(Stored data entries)
*** Block opens ***

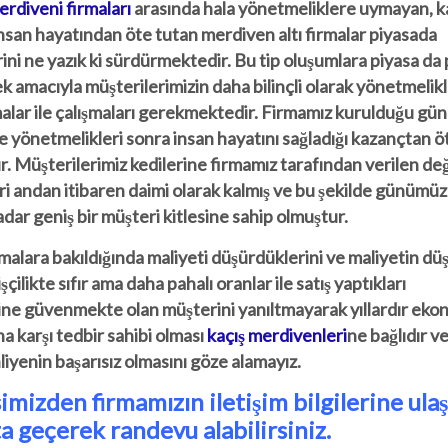
rdiveni firmaları
arasında hala yönetmeliklere uymayan, k
nsan hayatından öte tutan merdiven altı firmalar piyasada
rini ne yazık ki sürdürmektedir. Bu tip oluşumlara piyasa da
amacıyla müşterilerimizin daha bilinçli olarak yönetmelik
alar ile çalışmaları gerekmektedir. Firmamız kurulduğu gü
 yönetmelikleri sonra insan hayatını sağladığı kazançtan ö
. Müşterilerimiz kedilerine firmamız tarafından verilen de
i andan itibaren daimi olarak kalmış ve bu şekilde günümü
dar geniş bir müşteri kitlesine sahip olmuştur.
firmalara bakıldığında maliyeti düşürdüklerini ve maliyetin düş
şçilikte sıfır ama daha pahalı oranlar ile satış yaptıkları
sine güvenmekte olan müşterini yanıltmayarak yıllardır eko
 karşı tedbir sahibi olması
kaçış merdivenleri
ne bağlıdır v
liyenin başarısız olmasını göze alamayız.
imizden firmamızın iletişim bilgilerine ulaş
ta geçerek randevu alabilirsiniz.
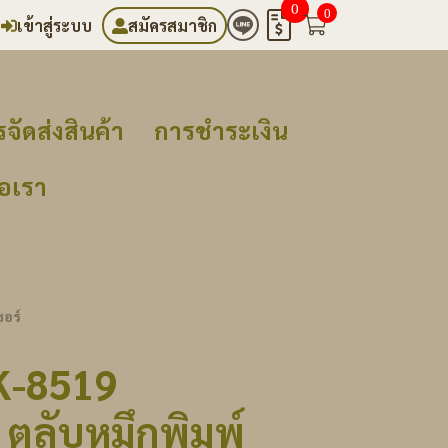
0
0
เข้าสู่ระบบ
สมัครสมาชิก
จัดส่งสินค้า
การชำระเงิน
่อเรา
อร์
K-8519
ตลับหมึกพิมพ์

*** Block closes ***

▸ **TASK DETAILS**:
Could you please write out exactly the lines from the start of the entries above through the line that holds "dar geniş bir", both included, with no pictures?

▸ **ANSWER**:
rdiveni firmaları
arasında hala yönetmeliklere uymayan, k
nsan hayatından öte tutan merdiven altı firmalar piyasada
rini ne yazık ki sürdürmektedir. Bu tip oluşumlara piyasa da
amacıyla müşterilerimizin daha bilinçli olarak yönetmelik
alar ile çalışmaları gerekmektedir. Firmamız kurulduğu gü
 yönetmelikleri sonra insan hayatını sağladığı kazançtan ö
. Müşterilerimiz kedilerine firmamız tarafından verilen de
i andan itibaren daimi olarak kalmış ve bu şekilde günümü
dar geniş bir müşteri kitlesine sahip olmuştur.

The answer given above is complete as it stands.